§ Task prompt: Print every entry again exactly, with no pictures.

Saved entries
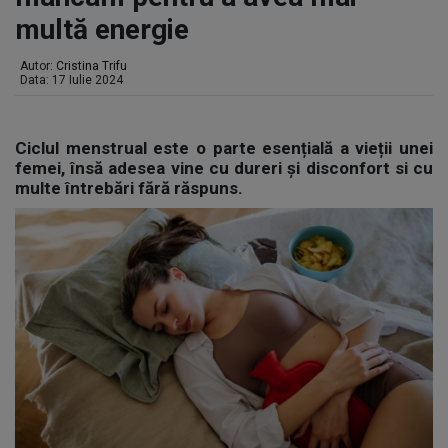
multă energie
Autor:
Cristina Trifu
Data: 17 Iulie 2024
Ciclul menstrual este o parte esențială a vieții unei
femei, însă adesea vine cu dureri și disconfort si cu
multe întrebări fără răspuns.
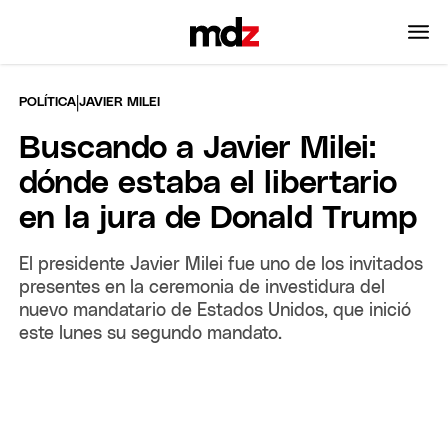
|
POLÍTICA
JAVIER MILEI
Buscando a Javier Milei:
dónde estaba el libertario
en la jura de Donald Trump
El presidente Javier Milei fue uno de los invitados
presentes en la ceremonia de investidura del
nuevo mandatario de Estados Unidos, que inició
este lunes su segundo mandato.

§ Solved problem:
multă energie
Autor:
Cristina Trifu
Data: 17 Iulie 2024
Ciclul menstrual este o parte esențială a vieții unei
femei, însă adesea vine cu dureri și disconfort si cu
multe întrebări fără răspuns.
|
POLÍTICA
JAVIER MILEI
Buscando a Javier Milei:
dónde estaba el libertario
en la jura de Donald Trump
El presidente Javier Milei fue uno de los invitados
presentes en la ceremonia de investidura del
nuevo mandatario de Estados Unidos, que inició
este lunes su segundo mandato.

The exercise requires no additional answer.